Producing a clean concentrate from REE ore is extremely difficult. Rare earth minerals tend to be very fine-grained and are often associated with other minerals that break into ultrafine particles during grinding. These particles are called slimes and they concentrate preferentially, reducing the final grade of the concentrate. Slimes also increase reagent consumption and reduce selectivity and recovery of the target metals, which are effects that increase cost and reduce value. The processing circuits need careful, multistage desliming and complex processes and reagent regimes.
Worse still, many REE minerals carry uranium and thorium, which become stuck in the concentrate. This makes many REE concentrates radioactive and therefore a safety hazard as well as being almost impossible to transport internationally.
The mining sector has been starved of capital for decades and exploration budgets have suffered
The next major problem is that “cracking” the concentrate is dirty, dangerous and politically toxic. REE concentrates need to be chemically “cracked” to dissolve the rare earths out of their mineral lattice. This typically requires strong acids or alkalis, high temperatures and aggressive digestion conditions. Cracking is hazardous, energy-intensive, produces large volumes of corrosive waste and residue and is environmentally unpopular in western jurisdictions. Even China is trying to clean up its act. Over the past 15 years it has been making efforts to shift the cracking stage to states such as Myanmar (in particular), Laos and Vietnam in Asia, and Burundi and Madagascar in Africa. Can you imagine the furore if any western country tried to build cracking capacity, with the associated risk of river pollution, radioactive waste, land degradation and regional health impacts? Or the cost of mitigating those risks? It would be a nonstarter.
The third and greatest challenge is how to isolate and purify the cracked concentrate into separate, clean metal oxides. REEs are chemically extremely similar, with almost identical chemical and physical properties. Only tiny variance in atomic weight or ionic radius is a differentiating factor between the 22 rare earth elements. In a processing circuit, the lanthanides behave almost identically. In other words, it is almost impossible to tell the difference between the elements – making the extraction process complex and time-consuming.
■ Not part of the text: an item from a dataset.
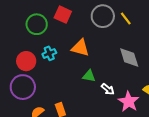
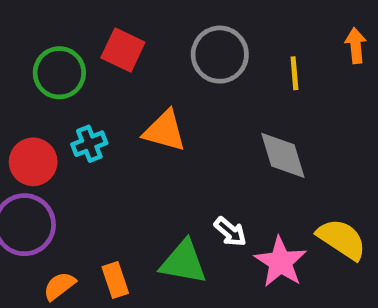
yellow line: (126, 18) -> (294, 73), moved, turned 32
green triangle: (89, 76) -> (184, 262), moved, size x1.5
Producing NdPr oxide or Dy/Tb products requires enormous solvent extraction circuits with hundreds to thousands of separation stages, delicate chemical control and huge working capital in reagents and inventory. China has developed these techniques over decades and it really is black-box magic. The processes are technically difficult, operationally fragile, environmentally sensitive and dominated by incumbents with decades of know-how. The IP is overwhelmingly Chinese.
The solvent extraction plants look like giant candy factories with each extraction phase a different color. It is vital that an individual extraction phase is complete and thorough as any carry-over of one lanthanide into the next phase can disrupt the entire process. To make matters even more complicated, these solvent extraction plants cannot cope with different ores, so it is almost impossible to have multiple mines supply a single, central processing facility.
I salute Trump’s intentions and there are genuinely good signs. The Department of Defense has even taken an equity stake in MP Materials (a US rare earths company), and continues to make substantial investments in strategic projects, mineral recovery programs and now stockpiles. But the odds are stacked against success.